The act of migration, he said, was “defined by an extraordinary will and an unyielding human desire to envision and create a better world, even in the face of sometimes considerable adversity”.
There were many lessons from the life of St Patrick, which he said “resonate with our contemporary circumstances, ones that have brought new forms of slavery into being, where racism is increasing rather than decreasing, in so many parts of a world where a poisonous xenophobia, new and recalled, has taken hold in so many places”.
“It is in these spaces where fear is being sowed,” he said.

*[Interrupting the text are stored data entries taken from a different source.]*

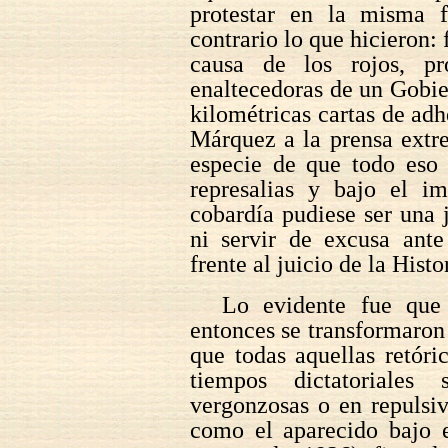
protestar en la misma 
contrario lo que hicieron:
causa de los rojos, pr
enaltecedoras de un Gobie
kilométricas cartas de adh
Márquez a la prensa extre
especie de que todo eso 
represalias y bajo el i
cobardía pudiese ser una j
ni servir de excusa ante
frente al juicio de la Histo
Lo evidente fue que l
entonces se transformaron
que todas aquellas retóri
tiempos dictatoriales
vergonzosas o en repulsiv
como el aparecido bajo e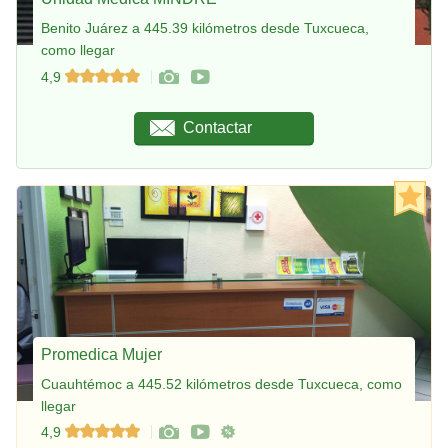
Benito Juárez a 445.39 kilómetros desde Tuxcueca,
como llegar
4,9
Contactar
Promedica Mujer
Cuauhtémoc a 445.52 kilómetros desde Tuxcueca, como
llegar
4,9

Mr Higgins said we lived in “times of multiple interacting crises, human and natural” and it was vital to “recognise the need for a solidarity that binds us together as humans, and acknowledge the responsibility we share for our vulnerable planet and for all those who dwell on it” – giving the example of the plight of people in Turkey and Syria following last month’s earthquakes.
“Such horrific events remind us all of our utter vulnerability, and of the shared humanitarian response required.”
He said those “ensnared” in the war in Ukraine and more than 20 other armed conflicts around the world “must remain foremost in our minds”.
St Patrick’s message, he added, was “at its core one of respect for nature”, and with a planet “scarred by the consequences of human actions”, he said the “demand for collective action addressing our shared Earth’s climate emergency has never been greater”, arguing that it was a “tragic injustice” that nations suffering the most from climate change were least responsible for emissions “that threaten their very existence”.
He spoke of his recent visit to Senegal, and said it was “shameful” that 64 countries in the developing world were forced during the Covid pandemic to spend more on debt repayments than on funding public health.
He urged people to “envision how our lives could be without war, famine, hunger and greed in a world that eschews the poisonous ideals of imperialism and embraces the decent instincts of humanity such as St Patrick embodied”.